━━ EXTRACTED INFORMATION

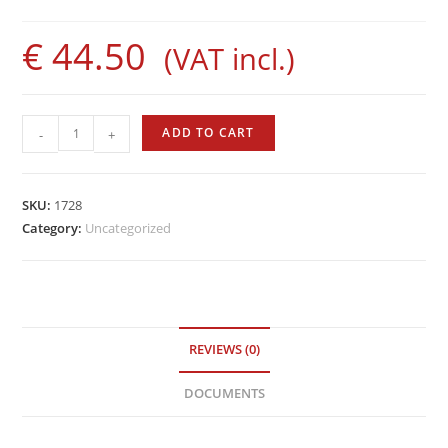
€
44.50
(VAT incl.)
Evolution
ADD TO CART
-
+
Rod
by
Sigalsub
SKU:
1728
quantity
Category:
Uncategorized
REVIEWS (0)
DOCUMENTS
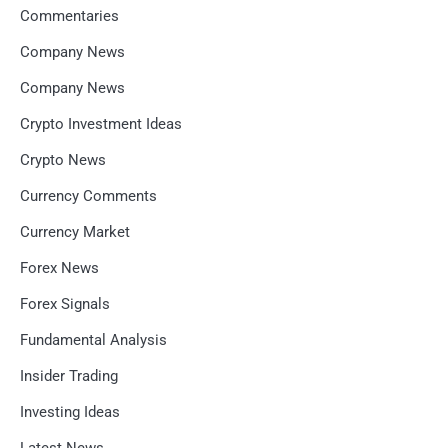
Commentaries
Company News
Company News
Crypto Investment Ideas
Crypto News
Currency Comments
Currency Market
Forex News
Forex Signals
Fundamental Analysis
Insider Trading
Investing Ideas
Latest News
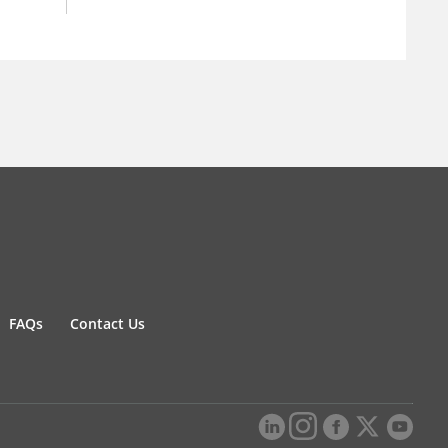
FAQs
Contact Us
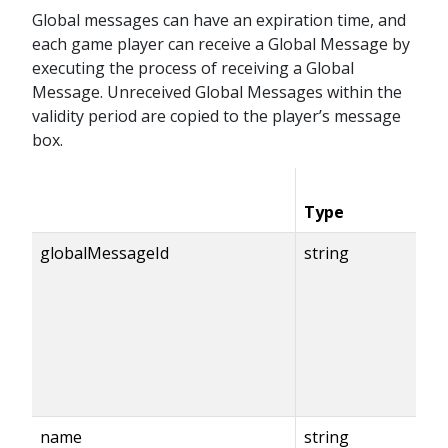
Global messages can have an expiration time, and
each game player can receive a Global Message by
executing the process of receiving a Global
Message. Unreceived Global Messages within the
validity period are copied to the player’s message
box.
Type
globalMessageId
string
name
string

━━━━

WORK TO BE COMPLETED:
Please give the data above again in exact form and omit every picture.

ANSWER FOR THE TASK:
€
44.50
(VAT incl.)
Evolution
ADD TO CART
-
+
Rod
by
Sigalsub
SKU:
1728
quantity
Category:
Uncategorized
REVIEWS (0)
DOCUMENTS
Commentaries
Company News
Company News
Crypto Investment Ideas
Crypto News
Currency Comments
Currency Market
Forex News
Forex Signals
Fundamental Analysis
Insider Trading
Investing Ideas
Latest News
FAQs
Contact Us
Global messages can have an expiration time, and
each game player can receive a Global Message by
executing the process of receiving a Global
Message. Unreceived Global Messages within the
validity period are copied to the player’s message
box.
Type
globalMessageId
string
name
string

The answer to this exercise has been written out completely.